Abdallah Mutaz Mohammed, Ibrahim Suliman Ruaa Abdalla, Ahmed Yousra Tagelsir, Yahia Mawada
College of Life Sciences, Northeast Forestry University, Harbin, Heilongjiang 150040, China.
School of Pharmaceutical Science and Technology, Tianjin University, Tianjin, China.
J Genet Eng Biotechnol. 2025 Sep;23(3):100515. doi: 10.1016/j.jgeb.2025.100515. Epub 2025 Jun 19.
Bacterial genomes contain numerous hypothetical proteins (HPs) with uncharacterized roles. This study used computational methods to identify and predict the functions of such proteins in the Pseudomonas aeruginosa PAC1 strain.
The PAC1 genome (GenBank: CP053706.1) was analyzed, starting with 828 HPs. Proteins shorter than 50 amino acids (unlikely to form stable structures) were excluded, leaving 807 HPs. Physicochemical properties were assessed to filter unstable proteins, resulting in 272 candidates. Subcellular localization tools predicted cytoplasmic localization for 58 proteins. Functional annotation identified conserved domains, and homology modeling generated 3D structures for proteins with >80 % similarity to known templates. Structural validation and active site prediction were performed to assess biological relevance.

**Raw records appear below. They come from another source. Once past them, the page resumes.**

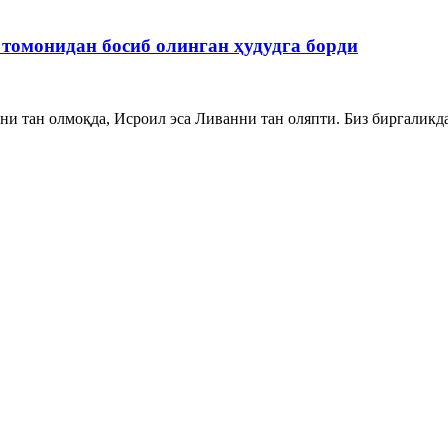
томонидан босиб олинган ҳудудга борди
и тан олмоқда, Исроил эса Ливанни тан оляпти. Биз биргаликда 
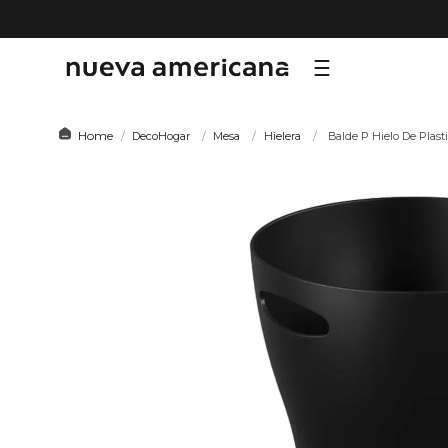
TÉRMI
DecoHogar
Mesa
Hielera
Balde P Hielo De Plast
1
.
sf
2
.
ni
3
.
te
4
.
le
5
.
ho
6
.
ca
7
.
or
8
.
hy
9
.
al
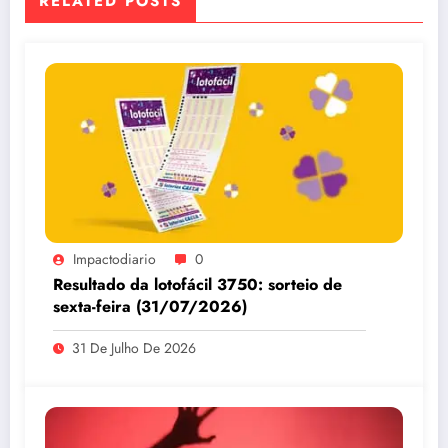
RELATED POSTS
Impactodiario
0
Resultado da lotofácil 3750: sorteio de
sexta-feira (31/07/2026)
31 De Julho De 2026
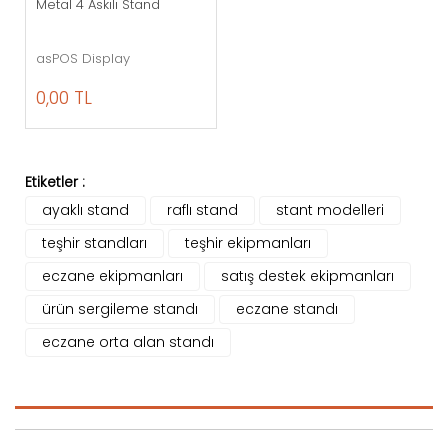
Metal 4 Askılı Stand
asPOS Display
0,00 TL
Etiketler :
ayaklı stand
raflı stand
stant modelleri
teşhir standları
teşhir ekipmanları
eczane ekipmanları
satış destek ekipmanları
ürün sergileme standı
eczane standı
eczane orta alan standı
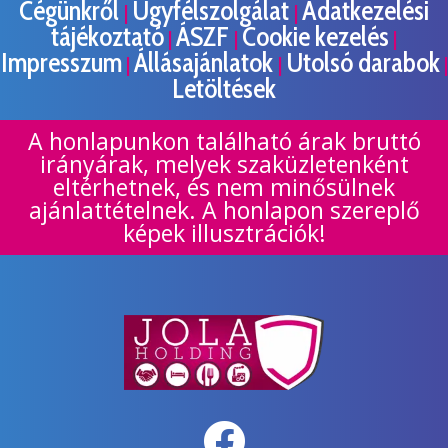
Cégünkről
Ügyfélszolgálat
Adatkezelési
|
|
tájékoztató
ÁSZF
Cookie kezelés
|
|
|
Impresszum
Állásajánlatok
Utolsó darabok
|
|
|
Letöltések
A honlapunkon található árak bruttó
irányárak, melyek szaküzletenként
eltérhetnek, és nem minősülnek
ajánlattételnek. A honlapon szereplő
képek illusztrációk!

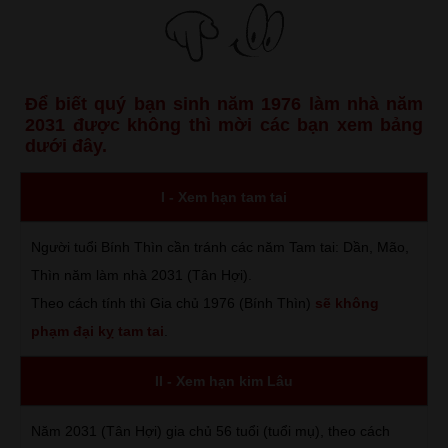
Để biết quý bạn sinh năm 1976 làm nhà năm
2031 được không thì mời các bạn xem bảng
dưới đây.
I - Xem hạn tam tai
Người tuổi Bính Thìn cần tránh các năm Tam tai: Dần, Mão,
Thìn năm làm nhà 2031 (Tân Hợi).
Theo cách tính thì Gia chủ 1976 (Bính Thìn)
sẽ không
phạm đại kỵ tam tai
.
II - Xem hạn kim Lâu
Năm 2031 (Tân Hợi) gia chủ 56 tuổi (tuổi mụ), theo cách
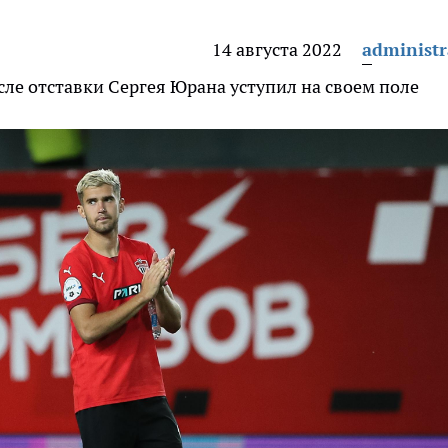
14 августа 2022
administr
ле отставки Сергея Юрана уступил на своем поле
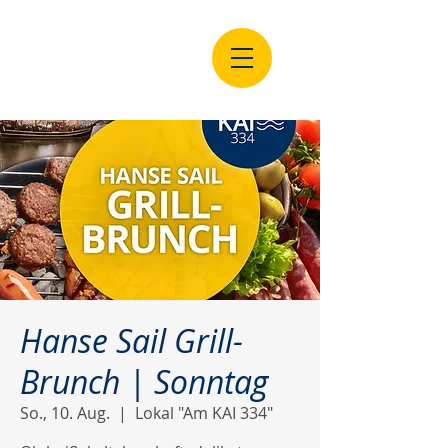
Hanse Sail Grill-
Brunch | Sonntag
So., 10. Aug.
  |  
Lokal "Am KAI 334"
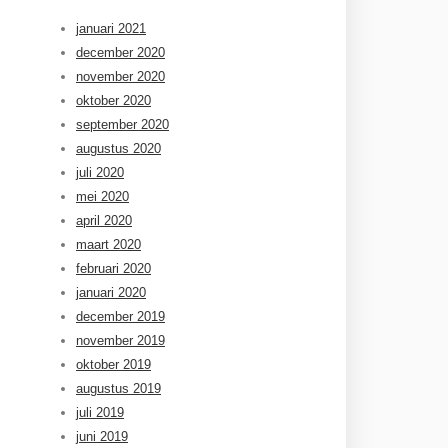
januari 2021
december 2020
november 2020
oktober 2020
september 2020
augustus 2020
juli 2020
mei 2020
april 2020
maart 2020
februari 2020
januari 2020
december 2019
november 2019
oktober 2019
augustus 2019
juli 2019
juni 2019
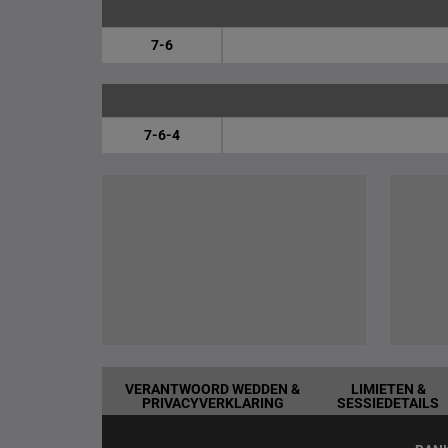
7-6
7-6-4
VERANTWOORD WEDDEN &
LIMIETEN &
PRIVACYVERKLARING
SESSIEDETAILS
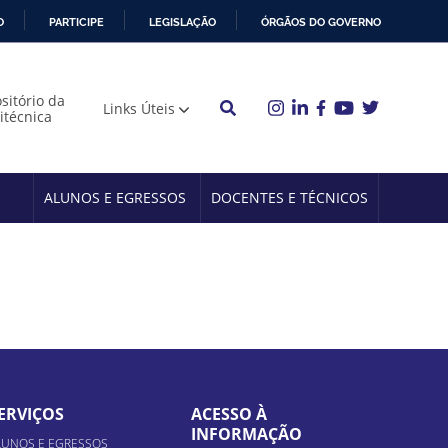
O
PARTICIPE
LEGISLAÇÃO
ÓRGÃOS DO GOVERNO
sitório da
Links Úteis
litécnica
ALUNOS E EGRESSOS
DOCENTES E TÉCNICOS
ERVIÇOS
ACESSO À
INFORMAÇÃO
LUNOS E EGRESSOS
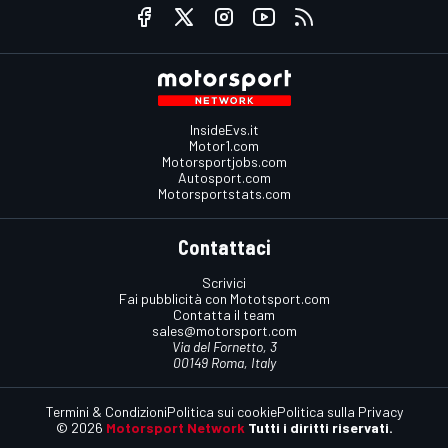
InsideEvs.it
Motor1.com
Motorsportjobs.com
Autosport.com
Motorsportstats.com
Contattaci
Scrivici
Fai pubblicità con Mototsport.com
Contatta il team
sales@motorsport.com
Via del Fornetto, 3
00149 Roma, Italy
Termini & Condizioni
Politica sui cookie
Politica sulla Privacy
© 2026
Motorsport Network
Tutti i diritti riservati.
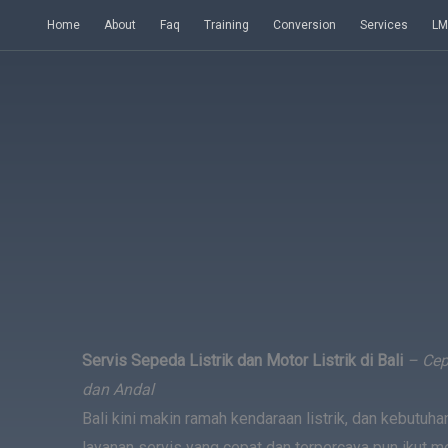
Skip
Home
About
Faq
Training
Conversion
Services
LM
to
content
Servis Sepeda Listrik dan Motor Listrik di Bali
– Cepa
dan Andal
Bali kini makin ramah kendaraan listrik, dan kebutuha
layanan servis yang cepat dan terpercaya pun ikut me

Two HPs, WP_003099663.1 (186 residues) and WP_010793930.1 (455 residues), exhibited structural stability and functional potential. WP_003099663.1 was annotated as a zinc-dependent enzyme involved in carbon dioxide regulation, while WP_010793930.1 was linked to amino acid biosynthesis. Structural models confirmed stable folds, and ligand-binding site predictions highlighted conserved regions, suggesting roles in metabolic pathways.
This study demonstrates a systematic computational approach for characterizing hypothetical proteins in bacterial genomes. WP_003099663.1 and WP_010793930.1 exhibit promising structural and functional features and warrant further experimental investigation.
细菌基因组包含许多功能未知的假设蛋白(HPs)。本研究采用计算方法来鉴定和预测铜绿假单胞菌PAC1菌株中此类蛋白的功能。
对PAC1基因组(GenBank:CP053706.1)进行分析,起始有828个假设蛋白。排除长度小于50个氨基酸的蛋白(不太可能形成稳定结构),剩余807个假设蛋白。评估理化性质以筛选不稳定蛋白,得到272个候选蛋白。亚细胞定位工具预测58个蛋白定位于细胞质。功能注释鉴定保守结构域,同源建模为与已知模板相似度>80%的蛋白生成三维结构。进行结构验证和活性位点预测以评估生物学相关性。
两个假设蛋白,WP_003099663.1(186个残基)和WP_010793930.1(455个残基),表现出结构稳定性和功能潜力。WP_003099663.1被注释为参与二氧化碳调节的锌依赖性酶,而WP_010793930.1与氨基酸生物合成相关。结构模型证实了稳定的折叠,配体结合位点预测突出了保守区域,表明其在代谢途径中的作用。
本研究展示了一种用于表征细菌基因组中假设蛋白的系统计算方法。WP_003099663.1和WP_010793930.1表现出有前景的结构和功能特征,值得进一步的实验研究。